The whole story is set in motion by Azucena’s desire to avenge her mother burnt at the stake by the old Count di Luna many years before and Negrín’s production made much use of fire as a design element. Characters warmed their hands by a flame, Azucena – still something of a sorceress – conjured a blaze, and the end saw a conflagration fit to punish the old Count for having set in train these present-day griefs. Elements only mentioned in Ferrando and Azucena’s backstory monologues “All’erta” and “Stride la vampa” were fully-present on stage. We even saw the charred boy, Azucena’s son, whom she threw into her mother’s fire mistaking him for the old Count’s boy many years before.
Fire became a potent symbol of past trauma still gripping various characters.
And blocking and “business” also helped the “ridiculous” plot make sense. The continual presence onstage of the Ghost of Azucena’s Mother (Christian Scott) and Ghost of Azucena’s Son (Jimmy Harris) helped keep our minds on Azucena’s obsession, which Verdi at a late stage in the writing of “Il trovatore” boiled down to “revenge.”
The production was further served by convincing principals in the persons of Chinese soprano Guanqun Yu as Leonora; mezzo-soprano Raehann Bryce-Davis as Azucena; tenor Limmie Pulliam making his LA Opera debut as Manrico; baritone Vladimir Stoyanov also making his LA Opera debut as the Count di Luna; Domingo-Colburn-Stein Young Artist Program member Tiffany Townsend as Leonora’s maid Ines; and LA audience favorite, bass Morris Robinson as Ferrando.
Mezzo-soprano Raehann Bryce-Davis’s performance fully justified arguments that have been made many times that perhaps the opera should be called “Azucena” rather than “The Troubador,” after Manrico’s social position. In Azucena’s great aria “Stride la vampa,” Bryce-Davis came across as deeply immersed in her bitter memories. Making the most of the text, there was appropriate lingering on words like “vendica” and almost elemental keening as she relived her mother’s death in Act four.
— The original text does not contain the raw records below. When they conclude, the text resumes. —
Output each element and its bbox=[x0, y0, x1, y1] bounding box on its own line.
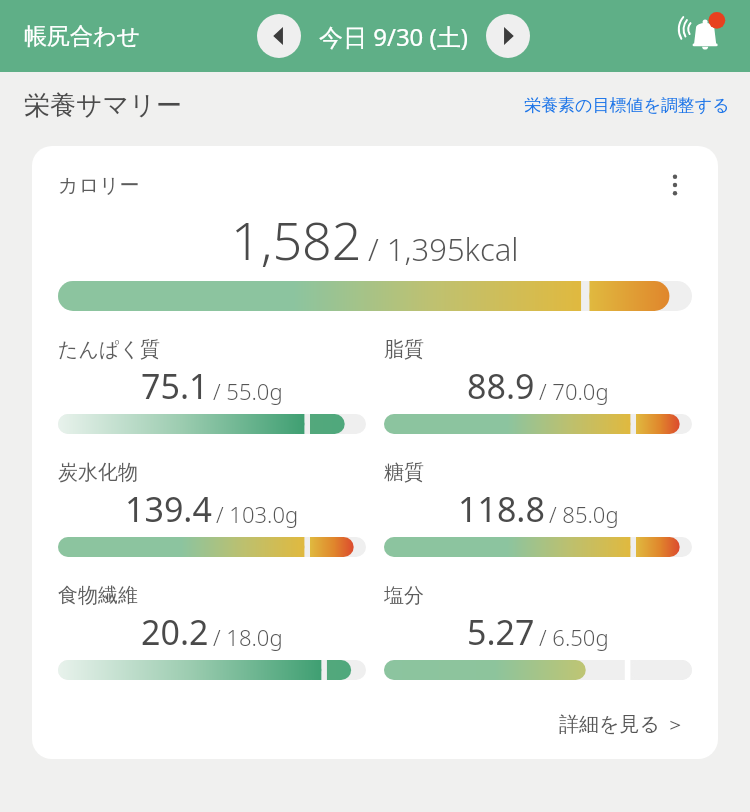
staticText: 糖質 bbox=[384, 460, 424, 485]
button[interactable]: 脂質 bbox=[384, 337, 692, 434]
staticText: / 85.0g bbox=[549, 499, 619, 529]
staticText: たんぱく質 bbox=[58, 337, 160, 362]
staticText: 139.4 bbox=[125, 486, 212, 532]
staticText: 帳尻合わせ bbox=[24, 22, 141, 51]
staticText: 1,582 bbox=[231, 204, 362, 275]
staticText: / 70.0g bbox=[539, 376, 609, 406]
button[interactable]: Previous day bbox=[257, 14, 301, 58]
staticText: 食物繊維 bbox=[58, 583, 138, 608]
button[interactable]: 炭水化物 bbox=[58, 460, 366, 557]
button[interactable]: More options bbox=[658, 168, 692, 202]
staticText: 88.9 bbox=[467, 363, 535, 409]
staticText: 今日 9/30 (土) bbox=[319, 20, 468, 53]
staticText: / 103.0g bbox=[216, 499, 299, 529]
staticText: 脂質 bbox=[384, 337, 424, 362]
staticText: 20.2 bbox=[141, 609, 209, 655]
button[interactable]: 栄養素の目標値を調整する bbox=[518, 89, 736, 122]
staticText: 塩分 bbox=[384, 583, 424, 608]
button[interactable]: 詳細を見る ＞ bbox=[553, 702, 692, 745]
button[interactable]: 塩分 bbox=[384, 583, 692, 680]
staticText: 栄養素の目標値を調整する bbox=[524, 95, 730, 116]
staticText: 118.8 bbox=[458, 486, 545, 532]
staticText: 栄養サマリー bbox=[24, 89, 182, 122]
button[interactable]: 食物繊維 bbox=[58, 583, 366, 680]
button[interactable]: たんぱく質 bbox=[58, 337, 366, 434]
button[interactable]: 糖質 bbox=[384, 460, 692, 557]
staticText: カロリー bbox=[58, 173, 140, 198]
staticText: / 18.0g bbox=[213, 622, 283, 652]
staticText: / 1,395kcal bbox=[368, 228, 519, 270]
staticText: / 6.50g bbox=[539, 622, 609, 652]
staticText: 詳細を見る ＞ bbox=[559, 710, 686, 737]
staticText: 5.27 bbox=[467, 609, 535, 655]
staticText: / 55.0g bbox=[213, 376, 283, 406]
staticText: 炭水化物 bbox=[58, 460, 138, 485]
button[interactable]: Next day bbox=[486, 14, 530, 58]
button[interactable]: Notifications bbox=[676, 8, 732, 64]
staticText: 75.1 bbox=[141, 363, 209, 409]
Chinese soprano Guanqun Yu’s Leonora conveyed pure goodness. We could sympathize with her day-dreaming about the mysterious visitor (Manrico) in her cavatina “Tacea la notte” and share her enthusing emphasis as she recounted how the troubador’s song repeated one name: “mine.” The beautifully sculpted phrases of her “D’amor sull’ ali rosee” at the end effectively portrayed a hope-against-hope optimism. This was a key moment.
LA Opera Young Artist Tiffany Townsend perfectly expressed the exasperation of Leonora’s maid, Ines, trying to rein in her wayward charge.
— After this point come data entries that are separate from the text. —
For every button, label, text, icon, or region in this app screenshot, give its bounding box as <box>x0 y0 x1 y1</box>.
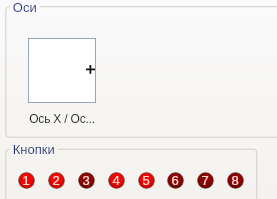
button[interactable]: Кнопка 6 <box>167 172 184 189</box>
button[interactable]: Ось X / Ось Y график <box>28 38 96 103</box>
button[interactable]: Кнопка 5 <box>138 172 155 189</box>
button[interactable]: Кнопка 7 <box>197 172 214 189</box>
button[interactable]: Кнопка 4 <box>108 172 125 189</box>
button[interactable]: Кнопка 1 <box>18 172 35 189</box>
button[interactable]: Кнопка 2 <box>48 172 65 189</box>
button[interactable]: Кнопка 8 <box>227 172 244 189</box>
button[interactable]: Кнопка 3 <box>78 172 95 189</box>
Another key moment was Guanqun Yu and Limmie Pulliam’s Act three scene two love duet. Pulliam charmed with his gradual enrichment of a flute-like purity and clarity as he sang of marriage giving courage.
Vladimir Stoyanov was a suitably dark Count di Luna but able to convey a redeeming sincerity in his number dedicated to Leonora’s smile: “Il balen del suo sorriso,” while the commanding presence of Morris Robinson ensured Ferrando’s pivotal role in the elaboration of the story.
Conductor James Conlon’s deep absorption in the story bore expression in his command of the score, driving the plot at times; other times slowing down to allow absorption of key lines (“You dared to admit you loved him”), or conveying the immutability of fate in the “step” accompanying Azucena’s account of her mother’s progression to the stake – “Condotta all’era in ceppi.”
All in all, this production was a fascinating reading of Verdi’s opera. The overt emphasis on “imprisonment” rendered Leonora’s lines to Manrico, “How could I forget you?” hugely ironic. She too now invites the past. In order to stay pure, must she die?